I vibe code often even as an iOS developer with a decade of experience. It helped speed up the production of my MVP. I just make sure to read the code before I accept the changes. The AI still makes mistakes which is where programming experience works to my advantage.

Vio Yiu

@luiscalvillo Hi Luis, great points! I'm also curious: can vibe coding tools currently handle all iOS development work end-to-end? As in, can you build a complete app and submit it to the App Store using only these tools, or do you still need traditional tools to fill in the gaps?

Luis Calvillo

@nickname43 You need to have Xcode and pay for the Apple developer membership to ship the app. Yeah you can pretty much vibe code most of the app. It's a huge advantage if you already know programming cause sometimes the code it generates isn't good or has scaling issues.

Aaron O'Leary

oh @gabe I feel you'd have some insights here!

Gabe Perez

@aaronoleary Oh you bet I do. Going to comment in separate thread

Nhan Ton

I use vibe coding tools such as YouWare mostly as a Product Designer for my startup, but it is definitely not replacing engineers in my opinion. I also use it to cook up some MVPs for hackathons or user testing as well

Navam

I have shipped close to 500K lines of code, docs, content all using vibe coding. This included several reference projects on GitHub, working Chrome extensions, web apps, command line tools, multi-agent systems, and most recently a multi-platform desktop app. I practice full software engineering + product design to marketing lifecycle using same multi-agent workflow using Claude Code + custom Skills + custom tools. I am never looking at a single line of generated code ever again!

Shyun Bill

I think of it as fast prototyping without a server. By leveraging external data APIs and building things quickly, it’s great for organizing and clarifying my ideas in real time.

David Smith

We just launched our first vibe coded app called Solidus on PH yesterday.

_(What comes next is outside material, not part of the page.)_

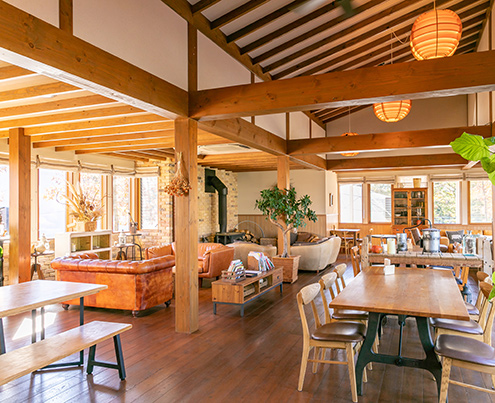 Where is `brown leather couch`? The image size is (495, 403). brown leather couch is located at coordinates (120, 262), (213, 250).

Every piece of code is written by Cursor. Infrastructure managed by GCP, and Github. We wrote complex integration between Cursor + Github. + GCP. + MongoDB. Everything connected, simple CI/CD pipeline connecting all of them together, and created an entry in the form of cursor as the only open window to code and kick start deployment.

Yes, you make a code commit. -> it gets verified -> Lint guards -> remote branch -> run automation scripts -> deployment.

We are having a lot of fun, making something and making it live. For Beta. It's that feeling of power is ultimately what drives us. And frankly I never had so much of fun or thrill in my life at doing a job.

Engineering is a beautiful thing, if done rightly.

Mayur Kale

For me it helps me to do the research, and ui/ux work that I couldn't do well before, I'm a backend dev, I find frontend dev work really confusing.

Now i just prompt to get a feature list, then generate the ux wireframe then the frontend hi def mockups and essentially iterate util I am happy then I go ahead and build it out, definitely lowered the barrier to shipping more products for me!!